What “new and compelling evidence” means
“New” evidence under section 78 of the CJA 2003 means evidence that was not adduced at the original proceedings, either because it did not exist at the time or because it was not reasonably practicable to adduce it. Post-conviction expert reports that were not available at trial would qualify as “new” on the straightforward ground that they did not exist when the jury deliberated.
“Compelling” evidence must satisfy a higher threshold: it must be reliable, substantial in weight, and such that, considered together with the other evidence in the case, it is highly probable that a reasonable jury would convict. This is the prosecution’s threshold for a retrial application. Note the asymmetry: where the prosecution seeks a retrial of an acquitted defendant, it must show that conviction is highly probable on the new evidence. Where the defence seeks a CCRC referral of a conviction, the threshold is lower: the CCRC must identify a real possibility that the conviction would not be upheld.
How this applies to the Letby jury-disagreement counts
The jury returned non-verdicts (hung jury) on counts relating to Babies H, J, N, and Q. A hung jury is not an acquittal. As a matter of English law, a hung jury leaves the defendant in jeopardy: the prosecution may apply to re-try the defendant on the same count without needing to satisfy the CJA 2003 Part 10 conditions. The double jeopardy reform is irrelevant to hung-jury counts because no acquittal occurred.
The practical position on the jury-disagreement counts is therefore as follows. The prosecution could seek a retrial on Babies H, J, N, and Q counts on the existing evidence, without needing to demonstrate new and compelling evidence. Whether it would be in the public interest to do so is a separate prosecutorial discretion question. In the current post-conviction context — where the defence is advancing a substantial body of new expert evidence for the CCRC — such a prosecution application would be highly unusual.

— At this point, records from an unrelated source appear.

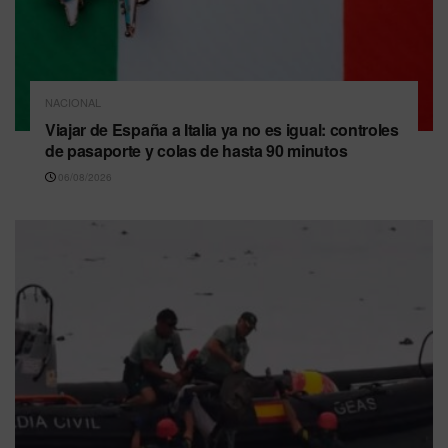
NACIONAL
Viajar de España a Italia ya no es igual: controles
de pasaporte y colas de hasta 90 minutos
06/08/2026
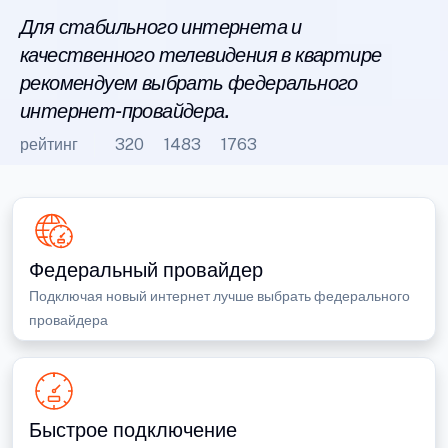
Для стабильного интернета и
качественного телевидения в квартире
рекомендуем выбрать федерального
интернет-провайдера.
рейтинг
320
1483
1763
Федеральный провайдер
Подключая новый интернет лучше выбрать федерального
провайдера
Быстрое подключение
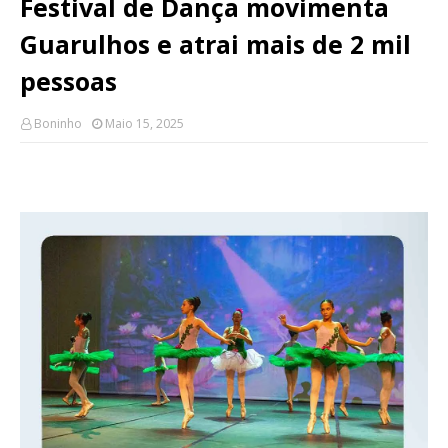
Festival de Dança movimenta
Guarulhos e atrai mais de 2 mil
pessoas
Boninho
Maio 15, 2025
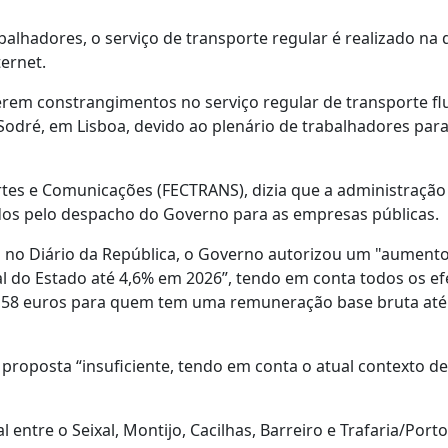
alhadores, o serviço de transporte regular é realizado na 
ernet.
erem constrangimentos no serviço regular de transporte flu
 Sodré, em Lisboa, devido ao plenário de trabalhadores para
rtes e Comunicações (FECTRANS), dizia que a administração
dos pelo despacho do Governo para as empresas públicas.
o no Diário da República, o Governo autorizou um "aument
l do Estado até 4,6% em 2026”, tendo em conta todos os ef
,58 euros para quem tem uma remuneração base bruta até 
proposta “insuficiente, tendo em conta o atual contexto de
l entre o Seixal, Montijo, Cacilhas, Barreiro e Trafaria/Porto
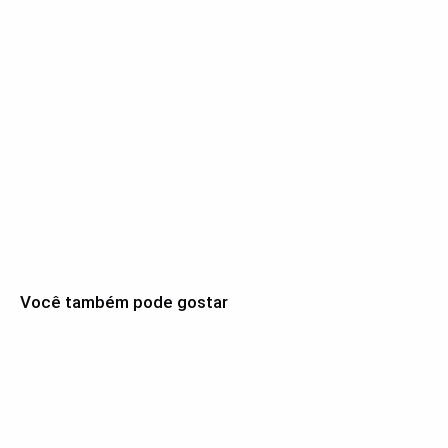
Você também pode gostar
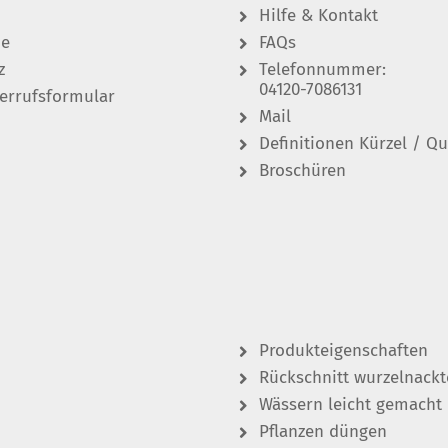
Hilfe & Kontakt
de
FAQs
z
Telefonnummer:
04120-7086131
errufsformular
Mail
Definitionen Kürzel / Qu
Broschüren
Produkteigenschaften
Rückschnitt wurzelnackt
Wässern leicht gemacht
Pflanzen düngen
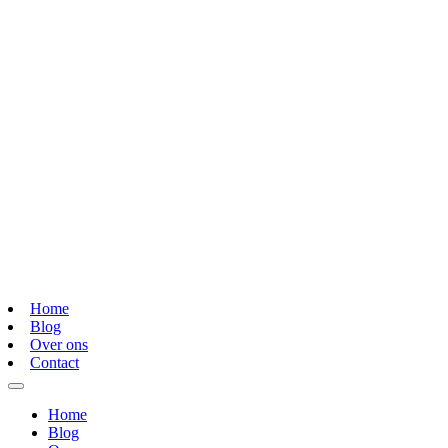
Home
Blog
Over ons
Contact
Home
Blog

For the per-case analysis of the jury-disagreement counts, see: Baby H deep-dive, Baby J deep-dive, Baby N haemophilia differential, and Baby Q deep-dive.
The CCRC pathway versus the retrial pathway
The two pathways operate independently and address different questions. The CCRC pathway is a post-conviction review mechanism for defendants who have been convicted. It asks whether there is a real possibility that the conviction would not be upheld if referred back to the Court of Appeal. It is available to Letby on the 14 conviction counts.
The retrial pathway under CJA 2003 section 76 is a prosecution mechanism for defendants who have been acquitted of qualifying serious offences. It is not directly available to Letby as a defence tool; she cannot use it to seek a new trial on the jury-disagreement counts. However, the existence of the CJA 2003 framework is relevant context for understanding the procedural finality question: the jury-disagreement counts remain technically open to prosecution, which is part of the procedural backdrop against which the CCRC application sits.
What the Sumption analysis identifies
Lord Sumption’s public commentary on the Letby case addresses the conviction-safety question from the perspective of a former Supreme Court Justice. His analysis identifies the statistical and clinical reasoning at trial as the weakest elements of the prosecution case, and notes that the new expert material — particularly on the statistical cluster evidence and the clinical differentials for the haemorrhage-feature counts — is precisely the type of evidence that the Court of Appeal would need to evaluate on a CCRC referral.
Sumption’s analysis does not address the retrial framework specifically, but it is relevant to the “interests of justice” assessment that would apply to any retrial application on the jury-disagreement counts: if the clinical foundation of the original prosecution is materially undermined by new expert evidence, the interests of justice would not readily support a retrial of the non-conviction counts in advance of CCRC review of the conviction counts.